TO DO:
Would you restate, exactly as they appear, the lines from the one containing "ЯМЗ 236 ДК Картер м" through the end of the data below?
DATA UNDER STUDY Start Marker
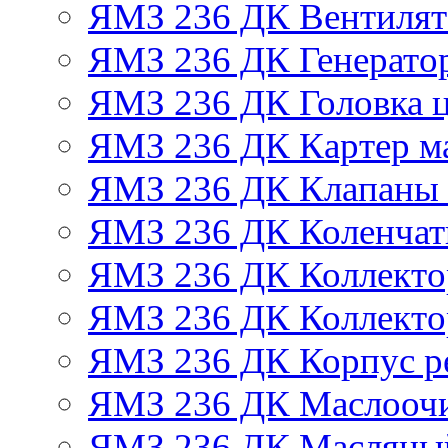
ЯМЗ 236 ДК Вентилят
ЯМЗ 236 ДК Генератор
ЯМЗ 236 ДК Головка 
ЯМЗ 236 ДК Картер м
ЯМЗ 236 ДК Клапаны 
ЯМЗ 236 ДК Коленчат
ЯМЗ 236 ДК Коллекто
ЯМЗ 236 ДК Коллекто
ЯМЗ 236 ДК Корпус ре
ЯМЗ 236 ДК Маслоочи
ЯМЗ 236 ДК Масляны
DATA UNDER STUDY End Marker
OUTPUT FOR THIS TASK:
ЯМЗ 236 ДК Картер м
ЯМЗ 236 ДК Клапаны 
ЯМЗ 236 ДК Коленчат
ЯМЗ 236 ДК Коллекто
ЯМЗ 236 ДК Коллекто
ЯМЗ 236 ДК Корпус ре
ЯМЗ 236 ДК Маслоочи
ЯМЗ 236 ДК Масляны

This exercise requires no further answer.